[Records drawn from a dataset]
● ● ● ● ● ● ●

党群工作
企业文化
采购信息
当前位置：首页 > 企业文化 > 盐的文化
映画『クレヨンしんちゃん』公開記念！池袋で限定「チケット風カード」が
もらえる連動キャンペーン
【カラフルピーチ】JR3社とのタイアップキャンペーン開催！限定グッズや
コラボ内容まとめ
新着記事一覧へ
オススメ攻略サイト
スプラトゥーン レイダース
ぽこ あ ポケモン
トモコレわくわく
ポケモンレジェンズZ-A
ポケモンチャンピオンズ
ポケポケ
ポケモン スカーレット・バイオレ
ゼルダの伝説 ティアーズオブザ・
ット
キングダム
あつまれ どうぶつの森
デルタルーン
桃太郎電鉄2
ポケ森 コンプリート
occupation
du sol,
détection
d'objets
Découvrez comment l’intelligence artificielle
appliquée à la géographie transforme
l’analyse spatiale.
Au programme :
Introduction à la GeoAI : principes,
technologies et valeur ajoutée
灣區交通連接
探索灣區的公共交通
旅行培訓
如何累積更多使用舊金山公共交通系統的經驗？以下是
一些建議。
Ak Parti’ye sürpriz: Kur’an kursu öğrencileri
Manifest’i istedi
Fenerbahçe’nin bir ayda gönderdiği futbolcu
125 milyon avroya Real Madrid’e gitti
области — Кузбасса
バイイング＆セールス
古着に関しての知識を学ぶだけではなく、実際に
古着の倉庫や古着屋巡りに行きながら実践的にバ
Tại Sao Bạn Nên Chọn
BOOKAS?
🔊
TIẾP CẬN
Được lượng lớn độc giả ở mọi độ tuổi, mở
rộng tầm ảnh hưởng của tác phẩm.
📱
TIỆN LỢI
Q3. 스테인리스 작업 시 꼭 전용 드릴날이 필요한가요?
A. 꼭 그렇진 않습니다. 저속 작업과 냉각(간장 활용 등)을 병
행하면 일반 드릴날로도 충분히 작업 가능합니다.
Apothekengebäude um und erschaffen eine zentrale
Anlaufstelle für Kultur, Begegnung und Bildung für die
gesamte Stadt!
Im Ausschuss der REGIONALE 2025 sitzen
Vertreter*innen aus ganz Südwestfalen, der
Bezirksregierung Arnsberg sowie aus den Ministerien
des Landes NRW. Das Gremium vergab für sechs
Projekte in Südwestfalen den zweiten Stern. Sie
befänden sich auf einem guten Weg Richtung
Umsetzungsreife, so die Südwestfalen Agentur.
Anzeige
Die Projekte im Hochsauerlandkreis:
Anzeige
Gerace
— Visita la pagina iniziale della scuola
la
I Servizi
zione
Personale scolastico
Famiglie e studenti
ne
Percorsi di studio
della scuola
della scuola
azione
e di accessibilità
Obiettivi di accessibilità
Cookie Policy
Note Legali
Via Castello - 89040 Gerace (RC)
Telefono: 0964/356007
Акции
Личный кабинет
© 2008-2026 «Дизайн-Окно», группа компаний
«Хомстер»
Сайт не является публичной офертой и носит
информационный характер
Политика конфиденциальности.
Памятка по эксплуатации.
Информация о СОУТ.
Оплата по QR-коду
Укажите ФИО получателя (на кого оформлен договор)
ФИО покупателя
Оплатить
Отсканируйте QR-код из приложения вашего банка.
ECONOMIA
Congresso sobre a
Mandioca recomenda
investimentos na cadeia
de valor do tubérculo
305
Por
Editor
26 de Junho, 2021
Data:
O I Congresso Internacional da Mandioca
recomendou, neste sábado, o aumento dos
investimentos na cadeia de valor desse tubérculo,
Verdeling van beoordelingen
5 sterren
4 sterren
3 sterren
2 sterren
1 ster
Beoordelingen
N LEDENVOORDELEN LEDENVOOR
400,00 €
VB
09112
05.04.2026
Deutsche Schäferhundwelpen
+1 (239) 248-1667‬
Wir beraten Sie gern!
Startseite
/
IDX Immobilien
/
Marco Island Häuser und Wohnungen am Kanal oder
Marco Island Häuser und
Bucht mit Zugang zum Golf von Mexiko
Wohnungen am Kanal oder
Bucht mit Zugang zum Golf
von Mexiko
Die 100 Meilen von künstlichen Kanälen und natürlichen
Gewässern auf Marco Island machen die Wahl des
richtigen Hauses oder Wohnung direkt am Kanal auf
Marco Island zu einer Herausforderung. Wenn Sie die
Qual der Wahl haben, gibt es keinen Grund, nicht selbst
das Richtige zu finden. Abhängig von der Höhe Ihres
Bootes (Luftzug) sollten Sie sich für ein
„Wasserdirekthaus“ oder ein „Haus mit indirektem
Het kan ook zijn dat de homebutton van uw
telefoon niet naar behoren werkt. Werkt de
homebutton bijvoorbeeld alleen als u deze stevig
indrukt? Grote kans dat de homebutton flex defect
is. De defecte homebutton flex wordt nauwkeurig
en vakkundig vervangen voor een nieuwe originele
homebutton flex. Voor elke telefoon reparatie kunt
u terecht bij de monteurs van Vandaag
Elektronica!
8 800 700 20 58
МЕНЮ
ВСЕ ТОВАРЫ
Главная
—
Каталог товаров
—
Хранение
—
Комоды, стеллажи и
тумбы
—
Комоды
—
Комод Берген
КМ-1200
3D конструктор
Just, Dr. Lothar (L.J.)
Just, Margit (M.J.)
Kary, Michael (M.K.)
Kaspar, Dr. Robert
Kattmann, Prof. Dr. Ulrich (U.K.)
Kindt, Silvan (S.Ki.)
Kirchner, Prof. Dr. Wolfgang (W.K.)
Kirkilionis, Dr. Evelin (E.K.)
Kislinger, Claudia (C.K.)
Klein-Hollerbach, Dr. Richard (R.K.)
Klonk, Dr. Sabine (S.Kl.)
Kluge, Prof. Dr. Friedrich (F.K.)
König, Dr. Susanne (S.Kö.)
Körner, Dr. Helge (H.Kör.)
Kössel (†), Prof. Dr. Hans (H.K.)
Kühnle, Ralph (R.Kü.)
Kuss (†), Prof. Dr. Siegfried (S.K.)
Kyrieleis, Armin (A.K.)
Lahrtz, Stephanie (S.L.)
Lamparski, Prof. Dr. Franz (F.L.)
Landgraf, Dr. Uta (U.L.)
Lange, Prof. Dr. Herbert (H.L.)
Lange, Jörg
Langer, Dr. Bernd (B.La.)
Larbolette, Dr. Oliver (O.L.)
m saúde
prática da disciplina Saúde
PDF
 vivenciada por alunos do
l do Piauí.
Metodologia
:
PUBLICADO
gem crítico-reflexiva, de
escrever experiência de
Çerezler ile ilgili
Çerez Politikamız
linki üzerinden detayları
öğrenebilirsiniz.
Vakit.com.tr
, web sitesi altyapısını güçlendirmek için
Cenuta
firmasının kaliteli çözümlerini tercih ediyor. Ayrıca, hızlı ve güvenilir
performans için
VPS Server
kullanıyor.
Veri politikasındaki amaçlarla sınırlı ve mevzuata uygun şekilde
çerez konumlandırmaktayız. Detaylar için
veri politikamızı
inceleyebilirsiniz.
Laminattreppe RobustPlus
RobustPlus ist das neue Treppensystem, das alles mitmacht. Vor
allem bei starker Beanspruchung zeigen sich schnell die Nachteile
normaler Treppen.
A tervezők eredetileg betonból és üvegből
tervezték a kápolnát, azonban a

● ● ● ● ● ● ●

# What you need to do
Show me every line in the data above that includes "Wahl".

# Response area
Gewässern auf Marco Island machen die Wahl des
Qual der Wahl haben, gibt es keinen Grund, nicht selbst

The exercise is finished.